**THE TASK:**
Repeat the entire listing exactly. Omit all pictures.

+ + +

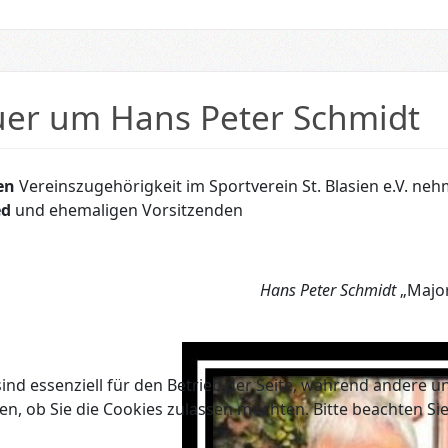
uer um Hans Peter Schmidt
en
Vereinszugehörigkeit im Sportverein St. Blasien e.V. ne
ed
und ehemaligen Vorsitzenden
Hans Peter Schmidt
„Majo
ind essenziell für den Betrieb der Seite, während andere u
en, ob Sie die Cookies zulassen möchten. Bitte beachten Si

+ + +

**RESPONSE TO THE EXERCISE:**
uer um Hans Peter Schmidt
en
Vereinszugehörigkeit im Sportverein St. Blasien e.V. ne
ed
und ehemaligen Vorsitzenden
Hans Peter Schmidt
„Majo
ind essenziell für den Betrieb der Seite, während andere u
en, ob Sie die Cookies zulassen möchten. Bitte beachten Si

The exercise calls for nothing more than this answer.